→ **Dataset extract**
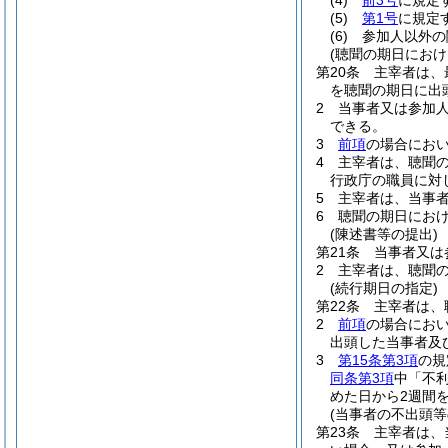
(4)
前3号
に規定
(5)
第1号
に規定
(6)
参加人以外の
(聴聞の期日におけ
第20条
主宰者は、
を聴聞の期日に出
2
当事者又は参加
できる。
3
前項
の場合にお
4
主宰者は、聴聞
行政庁の職員に対
5
主宰者は、当事
6
聴聞の期日にお
(陳述書等の提出)
第21条
当事者又は
2
主宰者は、聴聞
(続行期日の指定)
第22条
主宰者は、
2
前項
の場合にお
出頭した当事者及
3
第15条第3項
の規
同条第3項
中「不
めた日から2週間
(当事者の不出頭
第23条
主宰者は、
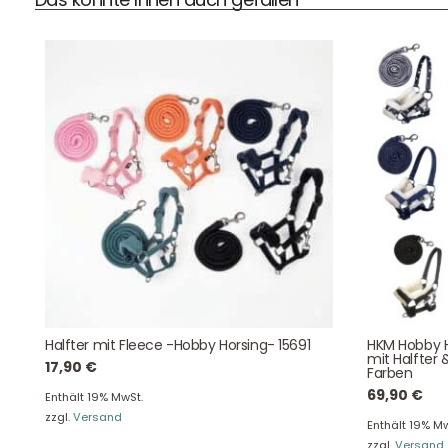
DHL Versand
Der Spielzeug – Handel aus Haan, wir versenden mit DHL.
Schnell, sicher und zuverlässig.
Kontaktdaten
August-Macke-Weg 17,
Halfter mit Fleece -Hobby Horsing- 15691
HKM Hobby H
42781 Haan
mit Halfter 
17,90
€
Tel: +49 2129 5654742
Farben
E-Mail: info@hollyclaire.de
V
69,90
€
Enthält 19% MwSt.
zzgl.
Versand
Unse
Enthält 19% Mw
Presseportal
zzgl.
Versand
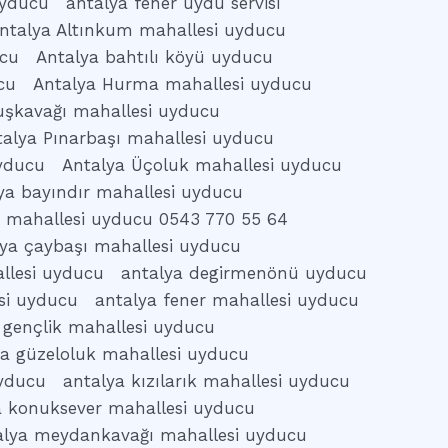
uyducu
antalya fener uydu servisi
ntalya Altınkum mahallesi uyducu
ucu
Antalya bahtılı köyü uyducu
cu
Antalya Hurma mahallesi uyducu
uşkavağı mahallesi uyducu
talya Pınarbaşı mahallesi uyducu
uyducu
Antalya Üçoluk mahallesi uyducu
ya bayındır mahallesi uyducu
s mahallesi uyducu 0543 770 55 64
lya çaybaşı mahallesi uyducu
llesi uyducu
antalya degirmenönü uyducu
si uyducu
antalya fener mahallesi uyducu
 gençlik mahallesi uyducu
ya güzeloluk mahallesi uyducu
uyducu
antalya kızılarık mahallesi uyducu
a konuksever mahallesi uyducu
alya meydankavağı mahallesi uyducu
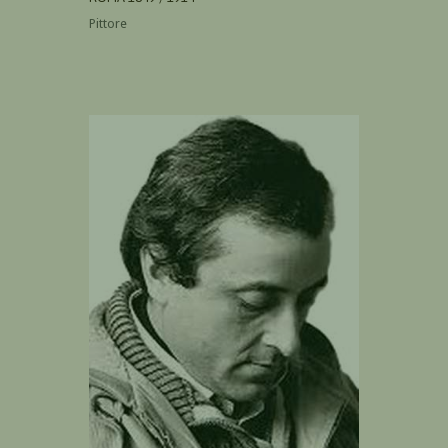
Pittore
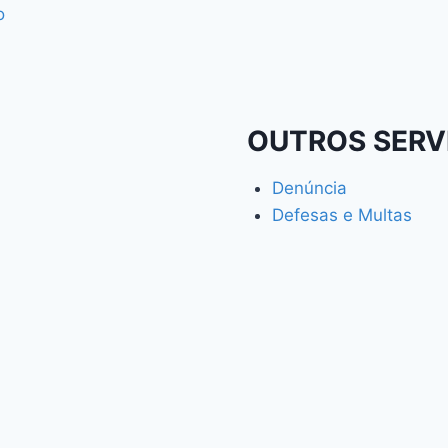
o
OUTROS SERV
Denúncia
Defesas e Multas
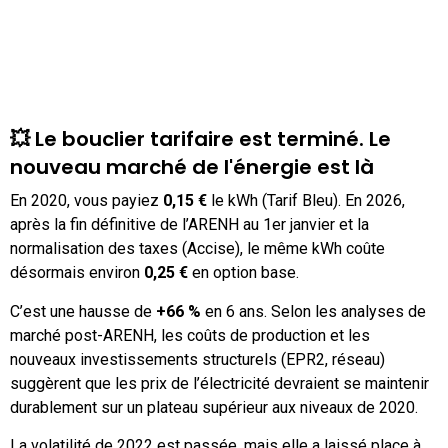
💥 Le bouclier tarifaire est terminé. Le
nouveau marché de l'énergie est là
En 2020, vous payiez
0,15 €
le kWh (Tarif Bleu). En 2026,
après la fin définitive de l’ARENH au 1er janvier et la
normalisation des taxes (Accise), le même kWh coûte
désormais environ
0,25 €
en option base.
C’est une hausse de
+66 %
en 6 ans. Selon les analyses de
marché post-ARENH, les coûts de production et les
nouveaux investissements structurels (EPR2, réseau)
suggèrent que les prix de l’électricité devraient se maintenir
durablement sur un plateau supérieur aux niveaux de 2020.
La volatilité de 2022 est passée, mais elle a laissé place à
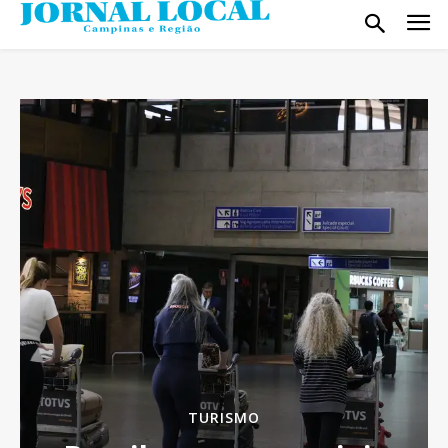
TURISMO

→ **The problem**
The entries above are to be printed again word for word, with every picture removed.

→ **Result of the exercise**
(4)
前3号
に規定
(5)
第1号
に規定
(6)
参加人以外の
(聴聞の期日におけ
第20条
主宰者は、
を聴聞の期日に出
2
当事者又は参加
できる。
3
前項
の場合にお
4
主宰者は、聴聞
行政庁の職員に対
5
主宰者は、当事
6
聴聞の期日にお
(陳述書等の提出)
第21条
当事者又は
2
主宰者は、聴聞
(続行期日の指定)
第22条
主宰者は、
2
前項
の場合にお
出頭した当事者及
3
第15条第3項
の規
同条第3項
中「不
めた日から2週間
(当事者の不出頭
第23条
主宰者は、
DHL Versand
Der Spielzeug – Handel aus Haan, wir versenden mit DHL.
Schnell, sicher und zuverlässig.
Kontaktdaten
August-Macke-Weg 17,
Halfter mit Fleece -Hobby Horsing- 15691
HKM Hobby H
42781 Haan
mit Halfter 
17,90
€
Tel: +49 2129 5654742
Farben
E-Mail: info@hollyclaire.de
V
69,90
€
Enthält 19% MwSt.
zzgl.
Versand
Unse
Enthält 19% Mw
Presseportal
zzgl.
Versand
uyducu
antalya fener uydu servisi
ntalya Altınkum mahallesi uyducu
ucu
Antalya bahtılı köyü uyducu
cu
Antalya Hurma mahallesi uyducu
uşkavağı mahallesi uyducu
talya Pınarbaşı mahallesi uyducu
uyducu
Antalya Üçoluk mahallesi uyducu
ya bayındır mahallesi uyducu
s mahallesi uyducu 0543 770 55 64
lya çaybaşı mahallesi uyducu
llesi uyducu
antalya degirmenönü uyducu
si uyducu
antalya fener mahallesi uyducu
 gençlik mahallesi uyducu
ya güzeloluk mahallesi uyducu
uyducu
antalya kızılarık mahallesi uyducu
a konuksever mahallesi uyducu
alya meydankavağı mahallesi uyducu
Pittore
o
OUTROS SERV
Denúncia
Defesas e Multas
💥 Le bouclier tarifaire est terminé. Le
nouveau marché de l'énergie est là
En 2020, vous payiez
0,15 €
le kWh (Tarif Bleu). En 2026,
après la fin définitive de l’ARENH au 1er janvier et la
normalisation des taxes (Accise), le même kWh coûte
désormais environ
0,25 €
en option base.
C’est une hausse de
+66 %
en 6 ans. Selon les analyses de
marché post-ARENH, les coûts de production et les
nouveaux investissements structurels (EPR2, réseau)
suggèrent que les prix de l’électricité devraient se maintenir
durablement sur un plateau supérieur aux niveaux de 2020.
La volatilité de 2022 est passée, mais elle a laissé place à
TURISMO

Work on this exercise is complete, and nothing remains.